Google only announced in January that it intends to cut 12,000 jobs. This was followed by an open letter of protest from the employees to the CEO Sundar Pichai.
Now it has become known how much compensation Pichai received last year: $ 226 million. Probably more than 800 times the average salary of a Google employee.
In addition, the US news channel “CNBC” reported that the construction of a new campus in Silicon Valley has been stopped for cost reasons.
Internet giant Google and its parent company Alphabet announced in January that they would have to cut 12,000 jobs. Around six percent of the entire workforce is affected. The reason: falling sales due to the Covid pandemic. Many employees then joined an open letter of protest to Google CEO Sundar Pichai.
The latest figures on the earnings of the top manager should now lead to the worse mood: According to a statement to the Securities and Exchange Commission, the Sundar Pichai received total compensation of 226 million US dollars last year, which consists mainly of stock awards.

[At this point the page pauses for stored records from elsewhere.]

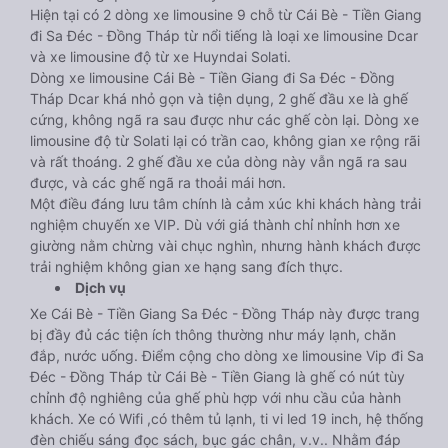
Hiện tại có 2 dòng xe limousine 9 chỗ từ Cái Bè - Tiền Giang
đi Sa Đéc - Đồng Tháp từ nổi tiếng là loại xe limousine Dcar
và xe limousine độ từ xe Huyndai Solati.
Dòng xe limousine Cái Bè - Tiền Giang đi Sa Đéc - Đồng
Tháp Dcar khá nhỏ gọn và tiện dụng, 2 ghế đầu xe là ghế
cứng, không ngã ra sau được như các ghế còn lại. Dòng xe
limousine độ từ Solati lại có trần cao, không gian xe rộng rãi
và rất thoáng. 2 ghế đầu xe của dòng này vẫn ngã ra sau
được, và các ghế ngã ra thoải mái hơn.
Một điều đáng lưu tâm chính là cảm xúc khi khách hàng trải
nghiệm chuyến xe VIP. Dù với giá thành chỉ nhỉnh hơn xe
giường nằm chừng vài chục nghìn, nhưng hành khách được
trải nghiệm không gian xe hạng sang đích thực.
Dịch vụ
Xe Cái Bè - Tiền Giang Sa Đéc - Đồng Tháp này được trang
bị đầy đủ các tiện ích thông thường như máy lạnh, chăn
đắp, nước uống. Điểm cộng cho dòng xe limousine Vip đi Sa
Đéc - Đồng Tháp từ Cái Bè - Tiền Giang là ghế có nút tùy
chỉnh độ nghiêng của ghế phù hợp với nhu cầu của hành
khách. Xe có Wifi ,có thêm tủ lạnh, ti vi led 19 inch, hệ thống
đèn chiếu sáng đọc sách, bục gác chân, v.v.. Nhằm đáp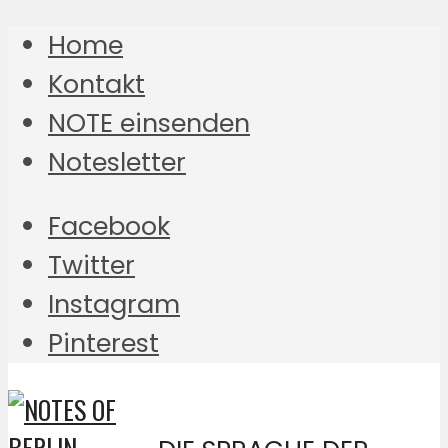
Home
Kontakt
NOTE einsenden
Notesletter
Facebook
Twitter
Instagram
Pinterest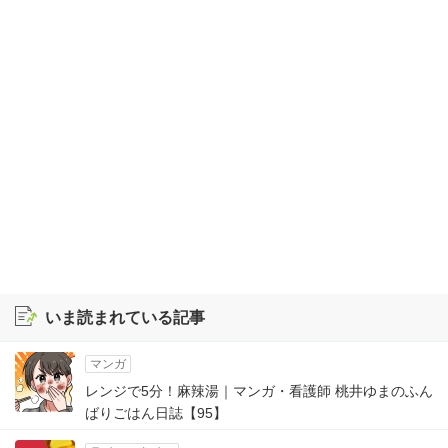
いま読まれている記事
マンガ
レンジで5分！麻辣湯｜マンガ・看護師 桃井ゆまのふん
ばりごはん日誌【95】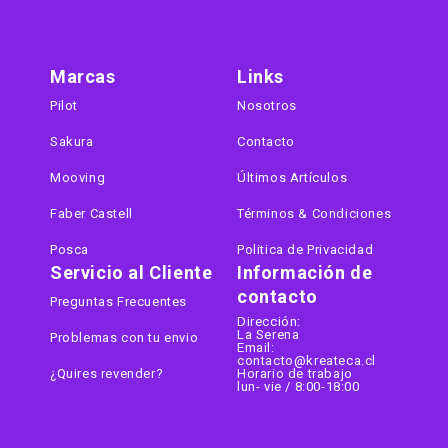
Marcas
Links
Pilot
Nosotros
Sakura
Contacto
Mooving
Últimos Artículos
Faber Castell
Términos & Condiciones
Posca
Politica de Privacidad
Servicio al Cliente
Información de
contacto
Preguntas Frecuentes
Dirección:
La Serena
Problemas con tu envio
Email:
contacto@kreateca.cl
¿Quires revender?
Horario de trabajo
lun- vie / 8:00-18:00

The salary is said to be more than 800 times the average wage of the employees affected by the job cuts.
Google halts construction of company premises, according to CNBC report
The cost savings in other areas are all the more explosive: According to a CNBC report, Google is said to have stopped the construction of a new, huge campus in the Californian city of San Jose in Silicon Valley. According to CNBC, construction work on Google’s Downtown West campus in the city of San Jose should actually begin by the end of the year. However, the preparatory work has been stopped. The companies commissioned were apparently not informed when the construction site would continue. According to CNBC, office space, apartments and parks are to be built on the 32-hectare campus, which already has planning permission.
The group dismissed the development team for the project and postponed the start of construction without setting a new timeframe. Despite Google’s pledge to build the campus, sources cited by CNBC are concerned. They fear that the project may not go ahead as originally planned.
The group has also announced plans to invest nearly $10 billion in at least 20 major real estate projects. Due to the company’s financial difficulties, however, it is questionable whether these projects can be fully implemented. The new quarterly figures, which could be published in the coming week, should also play a major role.